*Work task*: Among the entries below, extract exactly the lines that run from the one with "się na skór" through the one with "strategii leczenia.", both ends included.

*Data for this exercise*:
───

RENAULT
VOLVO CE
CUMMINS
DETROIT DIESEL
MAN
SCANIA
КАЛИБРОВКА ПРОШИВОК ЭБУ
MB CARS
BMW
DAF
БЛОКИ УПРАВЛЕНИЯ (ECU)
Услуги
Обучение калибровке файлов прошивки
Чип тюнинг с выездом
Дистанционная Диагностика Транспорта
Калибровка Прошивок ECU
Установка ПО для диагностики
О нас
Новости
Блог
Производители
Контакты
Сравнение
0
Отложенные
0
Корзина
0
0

───

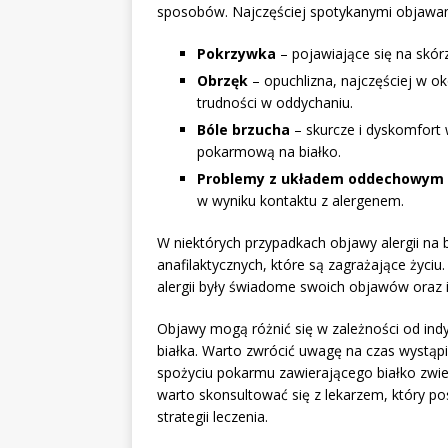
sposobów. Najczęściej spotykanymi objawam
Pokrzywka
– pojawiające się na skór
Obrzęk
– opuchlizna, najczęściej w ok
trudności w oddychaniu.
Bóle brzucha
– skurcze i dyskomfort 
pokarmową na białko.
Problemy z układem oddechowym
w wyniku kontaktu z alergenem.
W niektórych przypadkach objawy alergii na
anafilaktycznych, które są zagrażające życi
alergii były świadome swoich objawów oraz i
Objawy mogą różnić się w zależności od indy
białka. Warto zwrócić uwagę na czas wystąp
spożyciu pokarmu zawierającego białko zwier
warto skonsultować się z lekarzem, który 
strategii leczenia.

───

*Response for this exercise*:
– pojawiające się na skór
Obrzęk
– opuchlizna, najczęściej w ok
trudności w oddychaniu.
Bóle brzucha
– skurcze i dyskomfort 
pokarmową na białko.
Problemy z układem oddechowym
w wyniku kontaktu z alergenem.
W niektórych przypadkach objawy alergii na
anafilaktycznych, które są zagrażające życi
alergii były świadome swoich objawów oraz i
Objawy mogą różnić się w zależności od indy
białka. Warto zwrócić uwagę na czas wystąp
spożyciu pokarmu zawierającego białko zwier
warto skonsultować się z lekarzem, który 
strategii leczenia.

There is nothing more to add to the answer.